Weisman:  That’s correct.  The players share one stylus and you can share one phone or tablet, or if you each have your own phone, that’s fine.  Phone or tablet, whatever you want.  Anything from Kindle up to an iPad, or any pad.  Anything that has Bluetooth 4, which became the standard around mid-2011. 
 
So how do you use the stylus in play?  You said it knows where you are, it knows your moves, but how does it know that?
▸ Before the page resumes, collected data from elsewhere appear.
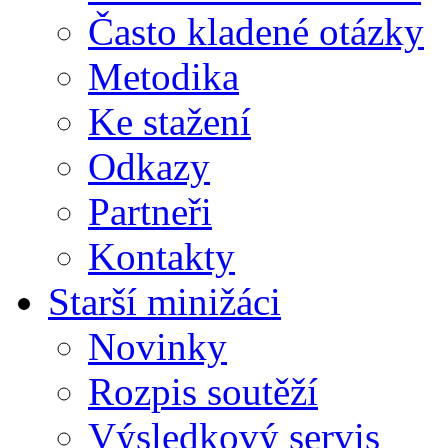
Často kladené otázky
Metodika
Ke stažení
Odkazy
Partneři
Kontakty
Starší minižáci
Novinky
Rozpis soutěží
Výsledkový servis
Weisman:  How it works on my turn, I can use all of my figures.  So the first thing I do is tap the name of a figure, to activate that figure, then I tap the board where I want to move that figure, then I move the figure there, to make sure it is a legitimate move, tap it again to confirm, I move the figure there.
 
Then I tap one of its attack names and then I tap the name of the target I want to shoot, and (the game)  says 'you can’t shoot him--blocked line of site.'  So then I tap a different name, and it says 'He’s out of range.'  So I tap this guy, he’s in range, so I have to roll a 62 or better to hit him.  Ok I want to do that! I tap the name again to confirm or I roll physical dice if I want and enter the numbers.  If I hit, it tells me the damage and any special abilities that took place as a result.
 
So all that math, all of the modifiers, all that kind of stuff you normally have to do is all done for you.  So you can just focus on the strategy and tactics and not on the drudgery of record keeping and math.
 
Poel:  It also opens up different kinds of tactics and strategies that would be burdensome to track if you didn’t have that computer.  So we can have powers that have cool downs.  So rather than have little chips that you have to keep track of for when you can use that power again, the computer lets you know 'oh! I can only use this every third turn, or second turn.'  You can have really massive attacks that you only get to use once, every once in a while.  That would be impractical for a more standard miniatures game.
 
Weisman:  The other big thing that is really a key feature of the fact that it’s all digitized is that, how many times have you set up a big table of miniatures, you get halfway into the game, and then you have to clear the table for dinner?  Now you just hit 'save game.'  It saves the status of everything, you clear it all off, you hit 'resume game' and it shows you where every figure was, it has everybody’s game stats completely saved so you can pick the game up and just continue from there.